[Data records]
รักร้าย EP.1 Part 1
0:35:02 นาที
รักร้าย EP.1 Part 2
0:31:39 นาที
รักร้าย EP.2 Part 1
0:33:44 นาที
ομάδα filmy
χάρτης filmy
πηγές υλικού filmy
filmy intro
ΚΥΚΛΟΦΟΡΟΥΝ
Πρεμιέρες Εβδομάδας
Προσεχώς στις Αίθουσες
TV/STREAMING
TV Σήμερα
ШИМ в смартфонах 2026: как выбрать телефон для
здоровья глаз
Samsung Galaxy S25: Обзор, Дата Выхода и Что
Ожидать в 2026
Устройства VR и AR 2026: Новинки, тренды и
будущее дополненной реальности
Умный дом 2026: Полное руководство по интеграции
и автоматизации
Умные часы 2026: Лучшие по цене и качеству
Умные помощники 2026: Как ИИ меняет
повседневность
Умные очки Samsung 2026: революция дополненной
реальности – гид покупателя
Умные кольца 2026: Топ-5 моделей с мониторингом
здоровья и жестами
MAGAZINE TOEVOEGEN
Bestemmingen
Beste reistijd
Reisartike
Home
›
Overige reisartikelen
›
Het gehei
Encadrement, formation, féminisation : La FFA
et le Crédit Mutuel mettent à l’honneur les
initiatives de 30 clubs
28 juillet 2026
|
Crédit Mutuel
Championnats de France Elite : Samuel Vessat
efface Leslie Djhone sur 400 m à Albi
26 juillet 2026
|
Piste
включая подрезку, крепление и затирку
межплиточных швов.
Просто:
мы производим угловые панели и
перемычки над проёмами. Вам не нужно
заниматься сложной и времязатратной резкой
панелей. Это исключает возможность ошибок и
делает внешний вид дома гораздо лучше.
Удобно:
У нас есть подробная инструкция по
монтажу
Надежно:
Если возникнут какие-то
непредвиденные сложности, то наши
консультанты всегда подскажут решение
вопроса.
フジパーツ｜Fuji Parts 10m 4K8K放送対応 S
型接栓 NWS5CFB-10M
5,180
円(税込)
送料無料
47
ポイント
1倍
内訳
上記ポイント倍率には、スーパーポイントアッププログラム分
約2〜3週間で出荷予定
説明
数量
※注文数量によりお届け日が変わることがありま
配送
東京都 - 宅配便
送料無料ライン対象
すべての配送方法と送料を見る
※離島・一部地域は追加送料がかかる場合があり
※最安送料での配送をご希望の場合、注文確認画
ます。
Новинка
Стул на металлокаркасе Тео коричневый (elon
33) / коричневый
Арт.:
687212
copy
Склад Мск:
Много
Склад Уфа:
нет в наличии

Exercise prompt =
Pull every line containing "Samsung" from the entries above and copy it.

Result =
Samsung Galaxy S25: Обзор, Дата Выхода и Что
Умные очки Samsung 2026: революция дополненной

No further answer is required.